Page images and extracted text
§ §
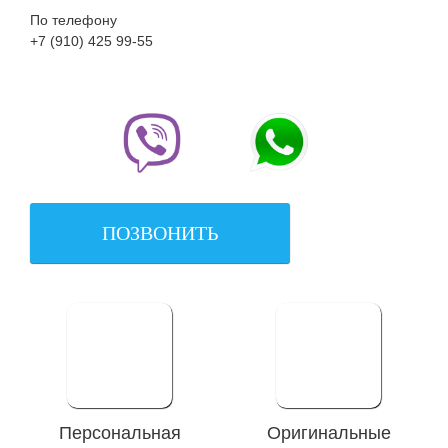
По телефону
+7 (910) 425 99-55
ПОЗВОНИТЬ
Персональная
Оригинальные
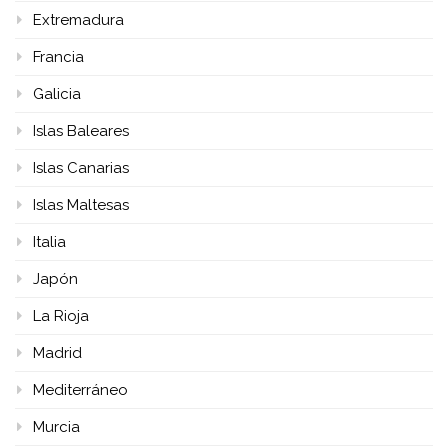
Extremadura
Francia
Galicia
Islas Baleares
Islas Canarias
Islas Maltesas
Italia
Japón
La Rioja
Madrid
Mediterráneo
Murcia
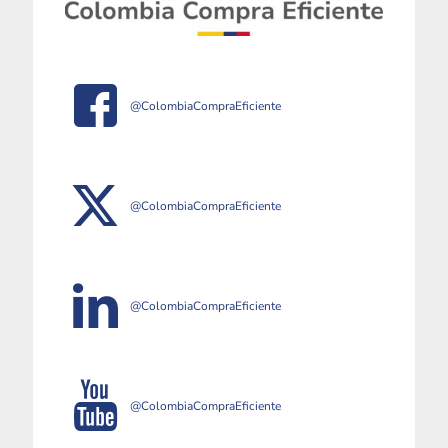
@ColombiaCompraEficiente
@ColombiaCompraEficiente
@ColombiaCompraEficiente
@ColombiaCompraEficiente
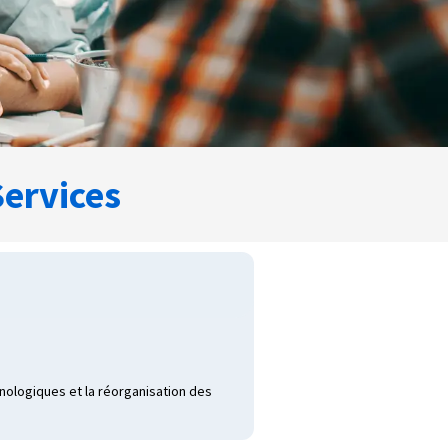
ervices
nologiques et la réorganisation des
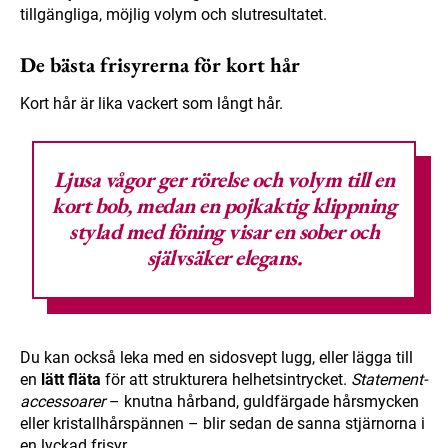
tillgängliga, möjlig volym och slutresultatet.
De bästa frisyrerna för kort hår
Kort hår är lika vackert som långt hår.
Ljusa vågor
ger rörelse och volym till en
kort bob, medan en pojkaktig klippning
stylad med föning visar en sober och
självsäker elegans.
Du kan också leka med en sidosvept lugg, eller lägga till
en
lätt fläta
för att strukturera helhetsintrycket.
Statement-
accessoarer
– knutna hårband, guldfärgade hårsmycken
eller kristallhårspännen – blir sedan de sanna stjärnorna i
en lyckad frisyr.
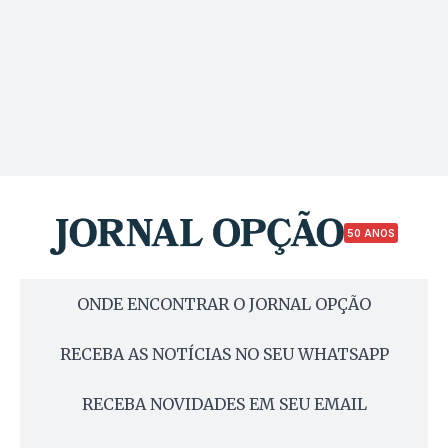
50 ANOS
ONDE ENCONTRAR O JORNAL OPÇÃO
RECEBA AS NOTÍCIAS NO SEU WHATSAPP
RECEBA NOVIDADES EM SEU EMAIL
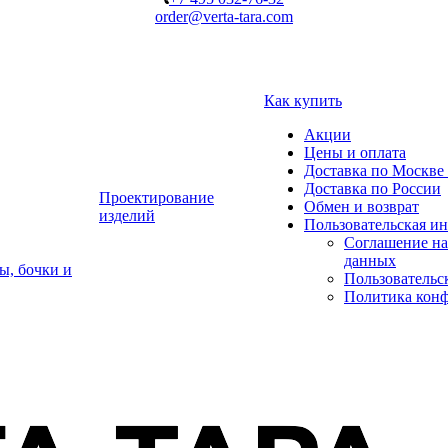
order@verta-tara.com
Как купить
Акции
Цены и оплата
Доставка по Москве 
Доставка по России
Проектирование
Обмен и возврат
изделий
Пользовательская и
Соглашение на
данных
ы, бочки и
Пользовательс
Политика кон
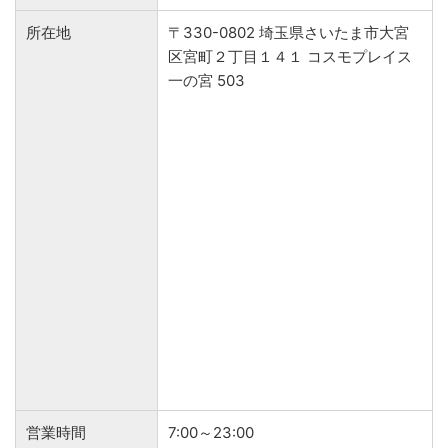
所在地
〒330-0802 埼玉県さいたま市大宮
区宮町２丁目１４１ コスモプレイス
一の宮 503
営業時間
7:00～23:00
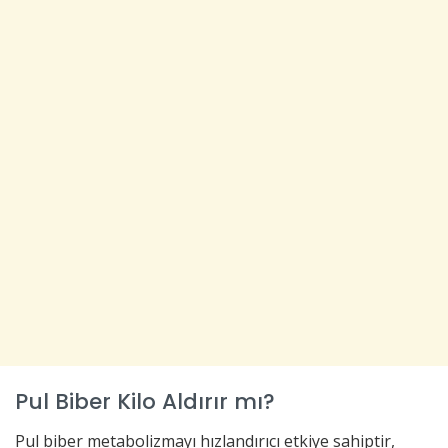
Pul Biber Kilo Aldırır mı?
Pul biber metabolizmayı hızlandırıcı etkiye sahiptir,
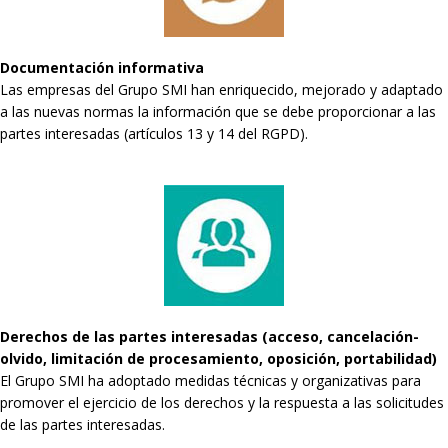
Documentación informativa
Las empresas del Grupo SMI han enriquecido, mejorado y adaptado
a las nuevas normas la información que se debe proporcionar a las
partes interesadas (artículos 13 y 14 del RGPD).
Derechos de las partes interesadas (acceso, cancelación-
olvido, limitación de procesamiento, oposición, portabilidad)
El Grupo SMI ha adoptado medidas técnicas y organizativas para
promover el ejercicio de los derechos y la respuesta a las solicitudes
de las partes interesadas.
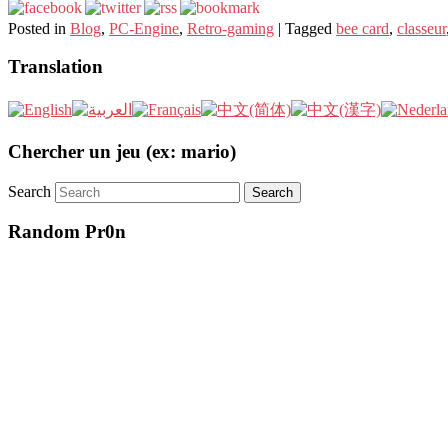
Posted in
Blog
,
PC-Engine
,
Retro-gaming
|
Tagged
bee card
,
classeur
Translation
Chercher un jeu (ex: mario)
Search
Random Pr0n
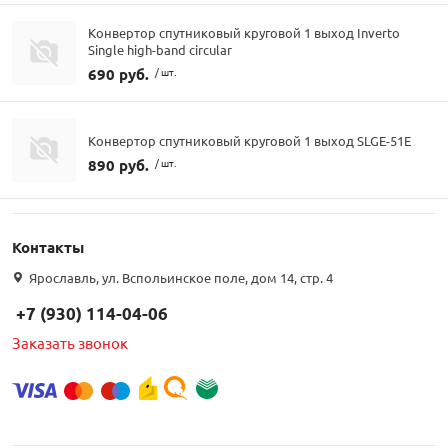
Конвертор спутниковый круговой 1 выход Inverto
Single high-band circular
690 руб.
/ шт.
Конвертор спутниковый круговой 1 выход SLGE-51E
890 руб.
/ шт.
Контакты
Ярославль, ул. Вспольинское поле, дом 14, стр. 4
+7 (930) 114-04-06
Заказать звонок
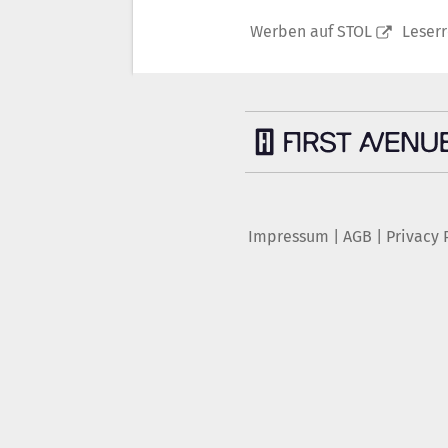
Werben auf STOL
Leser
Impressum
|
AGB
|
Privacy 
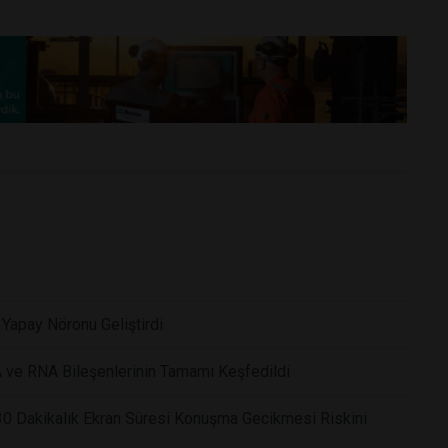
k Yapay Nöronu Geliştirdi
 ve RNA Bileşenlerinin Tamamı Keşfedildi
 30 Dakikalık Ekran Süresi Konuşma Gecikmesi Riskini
§ §
▸ **Directions for this task**:
Whenever a line in the entries holds the word "Islas", copy that line.

▸ **Output for this task**:
Islas Baleares
Islas Canarias
Islas Maltesas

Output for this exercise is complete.